Department of Mathematics and Applied Mathematics, University of Crete
We will study a model for the type of exchange interaction that gives antiferromagnetic (AFM) order. It has been known for long that many materials present such order but efforts for their study were hampered by the d ifficulty in observations due to the lack of a generated magnetic field. The situation is changing in the last years as experimental techniques become available that allow for observations down to a few nanometer scale. We will initially review the description of atomic magnetic moments, the magnetic energy, and the equation of motion in the discrete (lattice) system. The order parameter for the description of an antiferromagnet in the continuum approximation will be defined and we will subsequently derive systematically the equations of motion. This is found to be an extension of the, so-called, sigma model that was originally employed and studied in high-energy physics. Fundamental solutions of the model will be presented such as an antiferromagnetic domain wall in its static and propagating form. The dynamics within the sigma model is dramatically different than in the case of ferromagnets (which has been extensively studied experimentally). It gives a richer variety of dynamical behaviours, much faster speeds of propagating solitons, and THz frequencies for magnetic oscillations.

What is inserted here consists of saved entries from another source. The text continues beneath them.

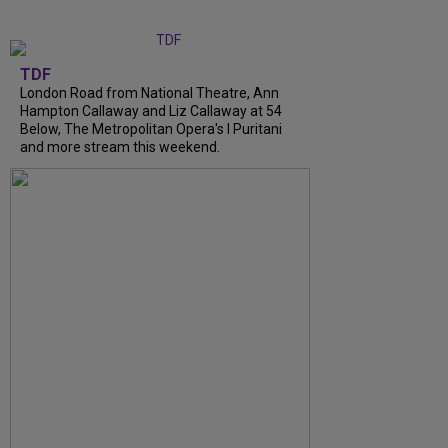
TDF
London Road from National Theatre, Ann
Hampton Callaway and Liz Callaway at 54
Below, The Metropolitan Opera's I Puritani
and more stream this weekend.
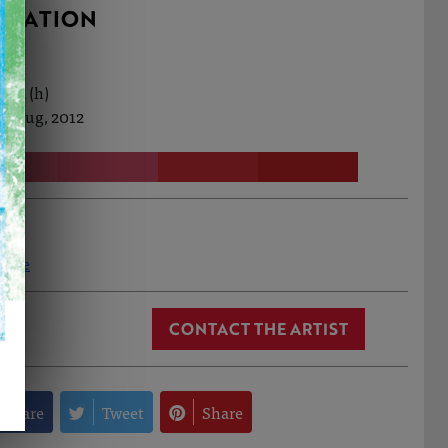
RMATION
0cm (h)
t Aug, 2012
oore
CONTACT THE ARTIST
Share
Tweet
Share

In the final part, the numerical simulation of the model will be discussed and we will present ideas about an efficient formulation of the numerical algorithm inspired from the derivation of the continuum model.
Department of Materials Science and Engineering, University of Ioannina
Computational Materials Science is a relatively new and rapidly evolving discipline that brings together elements from materials science, engineering, mathematics, physics, chemistry and computer science. Simulation methods operating on length scales from the molecular to the continuum scale will be discussed. Representative "computer experiment" examples for different categories of materials in the context of basic science and engineering applications will be given.